Saved data entries
───
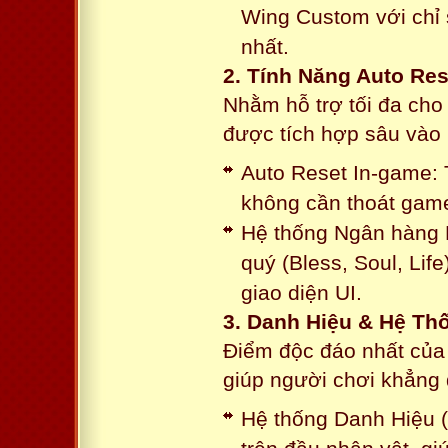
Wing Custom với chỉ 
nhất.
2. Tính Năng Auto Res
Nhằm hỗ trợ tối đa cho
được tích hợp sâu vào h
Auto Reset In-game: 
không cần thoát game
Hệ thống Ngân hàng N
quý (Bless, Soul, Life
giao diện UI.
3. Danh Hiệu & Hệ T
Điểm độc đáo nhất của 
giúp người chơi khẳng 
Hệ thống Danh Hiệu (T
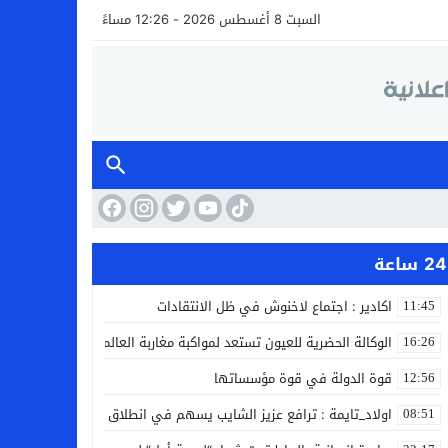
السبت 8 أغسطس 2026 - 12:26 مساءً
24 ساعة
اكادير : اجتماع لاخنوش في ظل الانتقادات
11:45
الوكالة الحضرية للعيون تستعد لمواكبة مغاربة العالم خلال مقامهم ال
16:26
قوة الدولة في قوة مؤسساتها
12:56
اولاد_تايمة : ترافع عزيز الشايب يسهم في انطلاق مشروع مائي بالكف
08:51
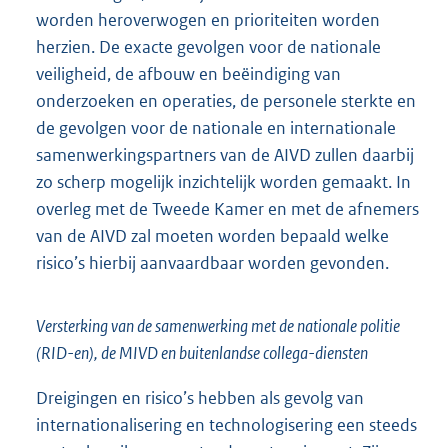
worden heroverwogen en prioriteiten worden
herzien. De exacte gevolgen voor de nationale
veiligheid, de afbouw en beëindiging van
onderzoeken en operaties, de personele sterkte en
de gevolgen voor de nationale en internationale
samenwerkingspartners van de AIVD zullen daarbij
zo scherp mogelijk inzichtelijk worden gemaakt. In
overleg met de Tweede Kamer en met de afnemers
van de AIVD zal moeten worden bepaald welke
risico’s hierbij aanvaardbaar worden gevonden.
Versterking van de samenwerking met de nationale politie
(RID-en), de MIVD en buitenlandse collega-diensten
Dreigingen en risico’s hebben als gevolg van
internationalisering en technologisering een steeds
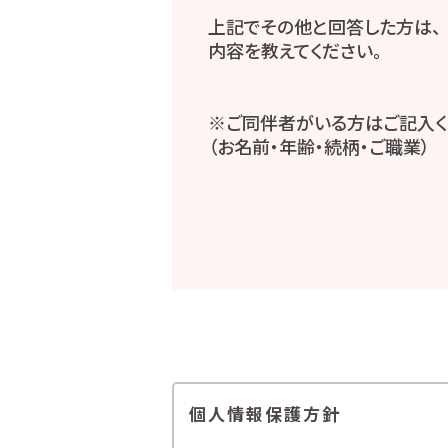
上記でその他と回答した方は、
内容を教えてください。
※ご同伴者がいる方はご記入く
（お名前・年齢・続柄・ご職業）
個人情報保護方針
───
WHAT YOU WILL DO: Search the data above for the word "nationale" and show every line that has it.

ANSWER TO THIS TASK:
herzien. De exacte gevolgen voor de nationale
de gevolgen voor de nationale en internationale
Versterking van de samenwerking met de nationale politie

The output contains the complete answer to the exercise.